* Requirement
After locating the line with "Alltag für Hunde" in the data that follows, return it and every later line exactly, up to and including the line with "consommation (valeur et".

---------- Supplied data

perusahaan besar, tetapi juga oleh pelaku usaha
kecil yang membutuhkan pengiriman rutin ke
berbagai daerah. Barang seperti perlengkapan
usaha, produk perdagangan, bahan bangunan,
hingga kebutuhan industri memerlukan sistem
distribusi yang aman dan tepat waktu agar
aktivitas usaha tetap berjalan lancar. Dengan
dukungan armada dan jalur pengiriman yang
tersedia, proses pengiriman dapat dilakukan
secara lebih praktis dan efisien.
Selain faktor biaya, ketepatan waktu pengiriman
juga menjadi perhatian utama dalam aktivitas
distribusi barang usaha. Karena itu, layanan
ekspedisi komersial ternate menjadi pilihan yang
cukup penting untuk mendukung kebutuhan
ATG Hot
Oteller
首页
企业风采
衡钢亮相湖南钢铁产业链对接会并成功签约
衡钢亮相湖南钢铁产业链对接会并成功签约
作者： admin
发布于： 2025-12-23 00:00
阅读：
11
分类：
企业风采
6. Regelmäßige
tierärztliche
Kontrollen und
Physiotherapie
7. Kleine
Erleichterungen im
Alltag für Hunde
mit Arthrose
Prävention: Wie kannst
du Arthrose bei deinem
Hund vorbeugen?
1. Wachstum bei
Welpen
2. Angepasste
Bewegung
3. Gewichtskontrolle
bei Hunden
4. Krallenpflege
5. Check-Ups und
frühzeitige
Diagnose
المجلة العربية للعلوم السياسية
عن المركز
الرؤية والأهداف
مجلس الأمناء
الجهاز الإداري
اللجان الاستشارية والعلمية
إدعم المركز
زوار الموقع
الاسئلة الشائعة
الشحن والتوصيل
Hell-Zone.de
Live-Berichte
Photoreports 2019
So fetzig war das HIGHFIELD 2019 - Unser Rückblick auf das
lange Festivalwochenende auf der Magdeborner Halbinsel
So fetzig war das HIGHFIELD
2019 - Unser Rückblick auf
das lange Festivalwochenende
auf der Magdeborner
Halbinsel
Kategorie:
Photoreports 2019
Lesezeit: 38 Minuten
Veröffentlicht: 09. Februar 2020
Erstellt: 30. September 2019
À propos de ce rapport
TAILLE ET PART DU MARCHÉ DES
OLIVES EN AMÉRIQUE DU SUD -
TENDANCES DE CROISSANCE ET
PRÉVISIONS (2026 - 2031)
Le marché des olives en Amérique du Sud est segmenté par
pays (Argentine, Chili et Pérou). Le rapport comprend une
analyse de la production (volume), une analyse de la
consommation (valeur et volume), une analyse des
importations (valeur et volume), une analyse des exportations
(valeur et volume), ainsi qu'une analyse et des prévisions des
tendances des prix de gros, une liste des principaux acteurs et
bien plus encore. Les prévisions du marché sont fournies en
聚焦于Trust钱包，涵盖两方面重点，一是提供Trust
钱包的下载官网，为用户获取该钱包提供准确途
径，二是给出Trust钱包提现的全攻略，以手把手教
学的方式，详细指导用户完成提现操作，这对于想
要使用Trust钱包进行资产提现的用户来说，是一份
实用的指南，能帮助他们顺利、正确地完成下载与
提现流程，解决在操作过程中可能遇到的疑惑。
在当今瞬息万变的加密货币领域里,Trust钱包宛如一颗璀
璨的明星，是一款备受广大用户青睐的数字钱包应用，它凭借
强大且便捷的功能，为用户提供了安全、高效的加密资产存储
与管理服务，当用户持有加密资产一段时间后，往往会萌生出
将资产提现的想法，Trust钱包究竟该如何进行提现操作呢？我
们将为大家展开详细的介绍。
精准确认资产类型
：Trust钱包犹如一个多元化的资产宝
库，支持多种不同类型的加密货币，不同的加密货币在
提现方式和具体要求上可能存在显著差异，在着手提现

--------------------

* Final answer
Alltag für Hunde
mit Arthrose
Prävention: Wie kannst
du Arthrose bei deinem
Hund vorbeugen?
1. Wachstum bei
Welpen
2. Angepasste
Bewegung
3. Gewichtskontrolle
bei Hunden
4. Krallenpflege
5. Check-Ups und
frühzeitige
Diagnose
المجلة العربية للعلوم السياسية
عن المركز
الرؤية والأهداف
مجلس الأمناء
الجهاز الإداري
اللجان الاستشارية والعلمية
إدعم المركز
زوار الموقع
الاسئلة الشائعة
الشحن والتوصيل
Hell-Zone.de
Live-Berichte
Photoreports 2019
So fetzig war das HIGHFIELD 2019 - Unser Rückblick auf das
lange Festivalwochenende auf der Magdeborner Halbinsel
So fetzig war das HIGHFIELD
2019 - Unser Rückblick auf
das lange Festivalwochenende
auf der Magdeborner
Halbinsel
Kategorie:
Photoreports 2019
Lesezeit: 38 Minuten
Veröffentlicht: 09. Februar 2020
Erstellt: 30. September 2019
À propos de ce rapport
TAILLE ET PART DU MARCHÉ DES
OLIVES EN AMÉRIQUE DU SUD -
TENDANCES DE CROISSANCE ET
PRÉVISIONS (2026 - 2031)
Le marché des olives en Amérique du Sud est segmenté par
pays (Argentine, Chili et Pérou). Le rapport comprend une
analyse de la production (volume), une analyse de la
consommation (valeur et volume), une analyse des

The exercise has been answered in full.